Last week was "Social Media Week," and we wanted to share with you a hilarious — yet thought-provoking — video produced just for the occasion.
In this video, a bunch of aging "hipsters" take an amusing look back on "the good old days of social media," reminiscing about a time when people over-shared and no one knew what the heck a community manager was.
The anecdotes may have been fake, but they were pretty priceless. And they got us thinking about the current state of social media. What's going to be different 50 years from now? Well, assuming the following issues and topics are even still around in 50 years, here's what we're wondering about:
One of the hipsters laughs about how he once made an app that did "absolutely nothing." Thing is, there's a lot of that going around these days. Even worse, these apps communicate very clear uses — but don't follow through. They just crash. And that's pretty much the same as serving no purpose whatsoever. Do you think there will come a day when we all look back and laugh at how inept we were when it came to app creation?

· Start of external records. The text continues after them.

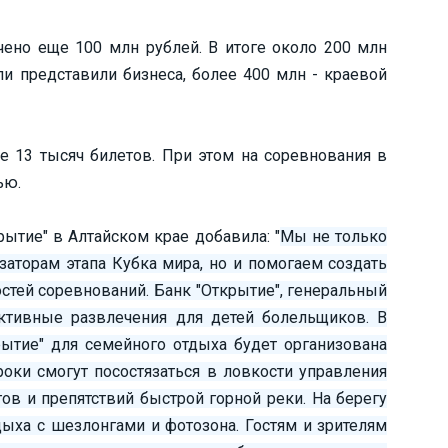
ено еще 100 млн рублей. В итоге около 200 млн
и представили бизнеса, более 400 млн - краевой
 13 тысяч билетов. При этом на соревнования в
ью.
тие" в Алтайском крае добавила: "
Мы не только
торам этапа Кубка мира, но и помогаем создать
стей соревнований. Банк "Открытие", генеральный
активные развлечения для детей болельщиков. В
ытие" для семейного отдыха будет организована
гроки смогут посостязаться в ловкости управления
гов и препятствий быстрой горной реки. На берегу
дыха с шезлонгами и фотозона. Гостям и зрителям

How many people who work in social media can relate to this: You tell someone what you do, and they look at you like you have five heads. Worse, they equate your job as a "community manager" to President Barack Obama's former gig as a "community organizer." Chalk it up to working in an industry that's still in puberty. We think a day is coming soon where the "community manager" will be as common a position as "office manager." Do you agree?

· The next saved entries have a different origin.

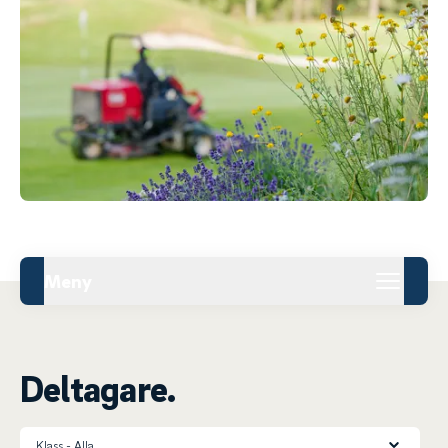
Meny
Deltagare.
Klass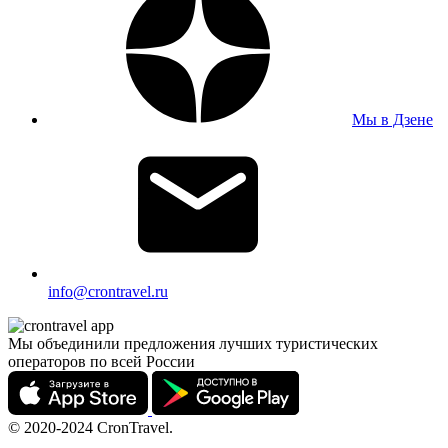
Мы в Дзене
info@crontravel.ru
Мы объединили предложения лучших туристических
операторов по всей России
© 2020-2024 CronTravel.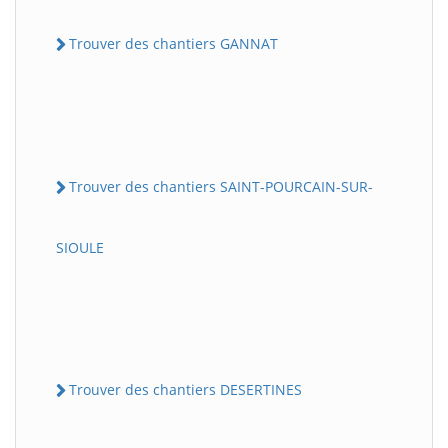
Trouver des chantiers GANNAT
Trouver des chantiers SAINT-POURCAIN-SUR-
SIOULE
Trouver des chantiers DESERTINES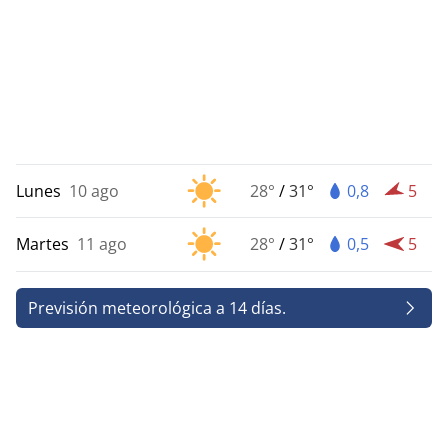
Lunes
10 ago
28°
/
31°
0,8
5
Martes
11 ago
28°
/
31°
0,5
5
Previsión meteorológica a 14 días.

This is an interesting one. In the video, an old man marvels at how no one picked up on the whole "viral" content thing being completely rigged. Have you ever wondered how on earth a certain piece of pointless, frivolous content could go viral? Maybe all it needed was an orchestrated boost from a highly connected internal team. Then again, we like to believe that most viral content got there because it genuinely resonated with lots and lots of people.

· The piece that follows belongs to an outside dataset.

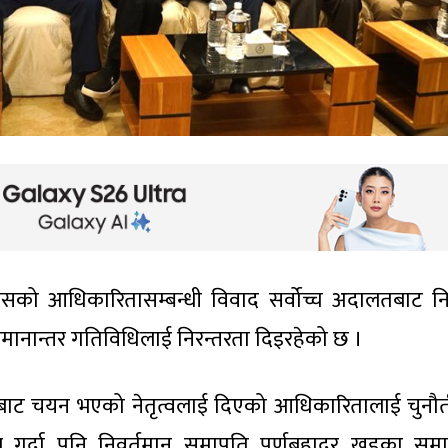
्रेसको आधिकारितासम्बन्धी विवाद सर्वोच्च अदालतबाट 
मानान्तर गतिविधिलाई निरन्तरता दिइरहेको छ ।
बाट चयन भएको नेतृत्वलाई दिएको आधिकारितालाई चुनौती
 गर्दा पनि निवर्तमान समापति पूर्णबहादुर खड्का समा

We've recently written about how QR codes need to be mobile-friendly, scannable, and offered in situations where people have time to read what the code leads to. In the video, a guy tells us in Spanish how his cool QR code tattoo ended up actually linking to something really lame when scanned. Sadly, a lot of QR codes fit the same bill, except they mean to link to the information. if QR codes are still around in the year 2062, here's hoping they have adapted to be fully useful and appropriate in every instance. Do you think they're just a fad, or a glimpse into our future?
You know what? We don't think this is ever going to change: There will always be those people who want to share a little bit too much via social media. And for every person who likes to tell everyone with intricate detail about the doughnut they had for breakfast, there will be a gaggle of still more people who will choose to complain about it rather than simply hide these people from their feeds or digitally disconnect from them.